After the base infrastructure is configured by the CloudFormation template, data scientists and other users can assume the IAM role (SCEndUserrole) or group that was provided in the CloudFormation output when launching the Service Catalog and then launch SageMaker.

Be sure to specify the same environment name that is provided in the CloudFormation template.

Troubleshooting

For troubleshooting common Partner Solution issues, refer to the AWS Partner Solution General Information Guide and Troubleshooting CloudFormation.

Customer responsibility

After you deploy a Partner Solution, confirm that your resources and services are updated and configured—including any required patches—to meet your security and other needs. For more information, refer to the Shared Responsibility Model.

Feedback

To submit feature ideas and report bugs, use the Issues section of the GitHub repository for this Partner Solution. To submit code, refer to the Partner Solution Contributor’s Guide. To submit feedback on this deployment guide, use the following GitHub links:

Notices

This document is provided for informational purposes only. It represents current AWS product offerings and practices as of the date of issue of this document, which are subject to change without notice. Customers are responsible for making their own independent assessment of the information in this document and any use of AWS products or services, each of which is provided "as is" without warranty of any kind, whether expressed or implied. This document does not create any warranties, representations, contractual commitments, conditions, or assurances from AWS, its affiliates, suppliers, or licensors. The responsibilities and liabilities of AWS to its customers are controlled by AWS agreements, and this document is not part of, nor does it modify, any agreement between AWS and its customers.

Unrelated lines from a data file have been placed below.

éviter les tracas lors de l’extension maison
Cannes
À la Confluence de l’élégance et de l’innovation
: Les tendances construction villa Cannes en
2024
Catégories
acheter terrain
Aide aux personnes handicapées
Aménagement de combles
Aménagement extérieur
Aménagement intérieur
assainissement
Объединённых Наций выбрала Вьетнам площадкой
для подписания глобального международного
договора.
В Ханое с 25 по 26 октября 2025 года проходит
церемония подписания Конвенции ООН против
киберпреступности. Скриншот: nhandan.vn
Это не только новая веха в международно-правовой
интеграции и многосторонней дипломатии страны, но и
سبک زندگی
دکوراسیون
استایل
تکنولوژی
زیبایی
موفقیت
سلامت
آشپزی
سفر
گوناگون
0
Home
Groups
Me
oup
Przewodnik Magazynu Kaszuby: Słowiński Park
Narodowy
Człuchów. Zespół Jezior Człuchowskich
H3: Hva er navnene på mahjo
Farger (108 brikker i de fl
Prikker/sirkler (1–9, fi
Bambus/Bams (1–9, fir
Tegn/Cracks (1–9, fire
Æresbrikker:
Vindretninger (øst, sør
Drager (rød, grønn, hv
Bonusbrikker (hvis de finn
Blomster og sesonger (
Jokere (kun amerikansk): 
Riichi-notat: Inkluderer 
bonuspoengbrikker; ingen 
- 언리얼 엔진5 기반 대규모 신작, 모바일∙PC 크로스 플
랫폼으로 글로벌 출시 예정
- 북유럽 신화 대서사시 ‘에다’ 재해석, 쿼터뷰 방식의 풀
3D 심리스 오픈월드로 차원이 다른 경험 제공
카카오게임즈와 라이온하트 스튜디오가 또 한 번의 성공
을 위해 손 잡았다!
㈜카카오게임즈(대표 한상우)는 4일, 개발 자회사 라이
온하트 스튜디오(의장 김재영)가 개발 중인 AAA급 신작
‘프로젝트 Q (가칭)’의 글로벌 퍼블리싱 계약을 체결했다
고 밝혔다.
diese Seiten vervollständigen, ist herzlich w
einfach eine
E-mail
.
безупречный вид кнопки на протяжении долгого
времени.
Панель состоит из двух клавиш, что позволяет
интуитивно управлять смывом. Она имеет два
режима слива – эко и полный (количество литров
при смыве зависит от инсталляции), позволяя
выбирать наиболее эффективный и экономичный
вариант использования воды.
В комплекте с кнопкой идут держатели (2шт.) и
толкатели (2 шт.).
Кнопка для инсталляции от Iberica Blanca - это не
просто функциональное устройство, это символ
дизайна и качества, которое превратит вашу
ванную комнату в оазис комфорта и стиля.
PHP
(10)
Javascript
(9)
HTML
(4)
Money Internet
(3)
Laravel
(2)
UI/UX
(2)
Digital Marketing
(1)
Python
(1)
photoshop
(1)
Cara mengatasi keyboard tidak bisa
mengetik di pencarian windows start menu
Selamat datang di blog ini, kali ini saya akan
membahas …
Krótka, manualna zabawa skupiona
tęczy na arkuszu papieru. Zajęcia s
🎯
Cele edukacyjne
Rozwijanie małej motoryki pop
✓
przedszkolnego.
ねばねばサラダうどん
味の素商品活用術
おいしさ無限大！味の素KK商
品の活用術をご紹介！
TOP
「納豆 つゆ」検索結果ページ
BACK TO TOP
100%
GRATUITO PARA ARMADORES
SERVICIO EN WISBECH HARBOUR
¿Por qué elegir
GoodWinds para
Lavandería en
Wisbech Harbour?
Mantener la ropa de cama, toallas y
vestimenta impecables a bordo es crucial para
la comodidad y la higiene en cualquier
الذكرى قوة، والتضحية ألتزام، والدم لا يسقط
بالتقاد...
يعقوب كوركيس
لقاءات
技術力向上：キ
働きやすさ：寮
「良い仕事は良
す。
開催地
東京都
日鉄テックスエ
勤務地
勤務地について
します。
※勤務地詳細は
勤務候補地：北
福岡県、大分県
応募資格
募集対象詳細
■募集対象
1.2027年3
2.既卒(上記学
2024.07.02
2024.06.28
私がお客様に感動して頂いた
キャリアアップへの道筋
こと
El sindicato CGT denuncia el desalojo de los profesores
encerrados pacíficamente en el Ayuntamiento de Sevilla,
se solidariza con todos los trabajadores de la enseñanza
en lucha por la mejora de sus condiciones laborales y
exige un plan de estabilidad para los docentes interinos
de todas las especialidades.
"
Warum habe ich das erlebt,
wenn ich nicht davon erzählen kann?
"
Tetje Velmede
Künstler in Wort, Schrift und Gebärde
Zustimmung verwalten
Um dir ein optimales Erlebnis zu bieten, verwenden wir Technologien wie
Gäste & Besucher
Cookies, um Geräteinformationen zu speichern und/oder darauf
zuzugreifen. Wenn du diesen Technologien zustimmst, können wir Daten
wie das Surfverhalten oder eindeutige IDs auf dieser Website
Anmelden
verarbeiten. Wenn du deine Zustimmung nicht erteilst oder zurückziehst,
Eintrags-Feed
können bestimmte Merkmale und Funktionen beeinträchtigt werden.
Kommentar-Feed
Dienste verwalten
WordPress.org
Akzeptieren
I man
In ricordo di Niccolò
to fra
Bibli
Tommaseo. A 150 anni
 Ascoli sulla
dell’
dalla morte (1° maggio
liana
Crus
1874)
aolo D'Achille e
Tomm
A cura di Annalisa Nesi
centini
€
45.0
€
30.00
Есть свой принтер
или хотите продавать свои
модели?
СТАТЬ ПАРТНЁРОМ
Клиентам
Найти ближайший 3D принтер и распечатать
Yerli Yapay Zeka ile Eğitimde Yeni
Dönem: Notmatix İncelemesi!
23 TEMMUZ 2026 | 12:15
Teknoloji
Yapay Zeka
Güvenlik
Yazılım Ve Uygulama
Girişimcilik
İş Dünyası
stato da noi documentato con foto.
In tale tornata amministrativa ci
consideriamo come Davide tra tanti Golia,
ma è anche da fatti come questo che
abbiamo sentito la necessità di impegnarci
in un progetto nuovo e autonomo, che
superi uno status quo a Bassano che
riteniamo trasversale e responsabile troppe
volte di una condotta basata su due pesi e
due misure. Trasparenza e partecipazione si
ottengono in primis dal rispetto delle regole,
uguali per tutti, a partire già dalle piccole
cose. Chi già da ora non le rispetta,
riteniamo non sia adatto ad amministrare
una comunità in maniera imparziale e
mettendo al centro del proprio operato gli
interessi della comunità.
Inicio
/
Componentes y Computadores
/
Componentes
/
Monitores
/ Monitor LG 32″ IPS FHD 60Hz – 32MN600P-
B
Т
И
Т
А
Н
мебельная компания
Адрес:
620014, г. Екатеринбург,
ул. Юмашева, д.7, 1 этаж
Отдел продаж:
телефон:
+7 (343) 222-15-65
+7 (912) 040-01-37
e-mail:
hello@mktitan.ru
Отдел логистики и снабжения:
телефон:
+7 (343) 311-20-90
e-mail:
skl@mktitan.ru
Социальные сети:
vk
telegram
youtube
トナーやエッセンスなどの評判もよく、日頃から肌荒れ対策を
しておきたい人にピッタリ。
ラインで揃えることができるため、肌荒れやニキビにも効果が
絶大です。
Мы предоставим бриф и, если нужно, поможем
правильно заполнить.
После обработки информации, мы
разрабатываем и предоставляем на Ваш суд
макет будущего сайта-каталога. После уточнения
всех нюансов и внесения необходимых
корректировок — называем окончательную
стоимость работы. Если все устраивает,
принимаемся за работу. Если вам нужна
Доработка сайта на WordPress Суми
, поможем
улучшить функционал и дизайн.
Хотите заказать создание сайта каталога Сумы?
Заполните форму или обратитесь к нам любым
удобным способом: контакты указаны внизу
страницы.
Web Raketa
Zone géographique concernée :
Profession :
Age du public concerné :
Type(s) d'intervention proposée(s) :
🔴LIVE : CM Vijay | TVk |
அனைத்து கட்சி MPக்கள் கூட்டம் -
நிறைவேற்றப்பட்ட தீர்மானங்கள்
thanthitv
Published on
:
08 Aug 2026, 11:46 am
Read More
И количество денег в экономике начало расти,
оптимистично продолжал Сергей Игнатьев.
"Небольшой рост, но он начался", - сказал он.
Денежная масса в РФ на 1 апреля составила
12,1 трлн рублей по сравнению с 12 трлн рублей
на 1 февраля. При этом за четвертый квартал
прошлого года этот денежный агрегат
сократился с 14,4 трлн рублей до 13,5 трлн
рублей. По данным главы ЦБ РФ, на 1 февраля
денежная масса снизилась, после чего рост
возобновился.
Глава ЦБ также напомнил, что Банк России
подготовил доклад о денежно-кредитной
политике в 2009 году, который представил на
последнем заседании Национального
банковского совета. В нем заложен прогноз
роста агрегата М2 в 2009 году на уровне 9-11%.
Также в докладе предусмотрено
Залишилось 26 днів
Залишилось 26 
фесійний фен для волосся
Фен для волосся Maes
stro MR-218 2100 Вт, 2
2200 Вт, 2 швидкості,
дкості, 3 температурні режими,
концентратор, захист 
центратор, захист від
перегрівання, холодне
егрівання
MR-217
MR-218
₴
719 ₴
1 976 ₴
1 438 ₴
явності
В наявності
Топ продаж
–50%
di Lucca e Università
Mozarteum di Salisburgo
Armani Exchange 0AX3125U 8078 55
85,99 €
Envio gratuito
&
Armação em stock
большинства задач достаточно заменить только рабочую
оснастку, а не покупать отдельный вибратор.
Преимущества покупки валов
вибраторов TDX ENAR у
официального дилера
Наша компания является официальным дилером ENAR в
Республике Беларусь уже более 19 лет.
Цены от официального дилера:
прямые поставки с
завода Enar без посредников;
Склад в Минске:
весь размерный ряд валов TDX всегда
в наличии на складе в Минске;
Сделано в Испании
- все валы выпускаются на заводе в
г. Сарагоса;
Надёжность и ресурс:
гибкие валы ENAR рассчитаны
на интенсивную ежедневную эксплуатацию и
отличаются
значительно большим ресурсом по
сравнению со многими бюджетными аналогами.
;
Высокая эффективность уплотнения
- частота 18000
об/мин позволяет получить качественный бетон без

The software included with this paper is licensed under the Apache License, version 2.0 (the "License"). You may not use this file except in compliance with the License. A copy of the License is located at https://aws.amazon.com/apache2.0/ or in the accompanying "license" file. This code is distributed on an "as is" basis, without warranties or conditions of any kind, either expressed or implied. Refer to the License for specific language governing permissions and limitations.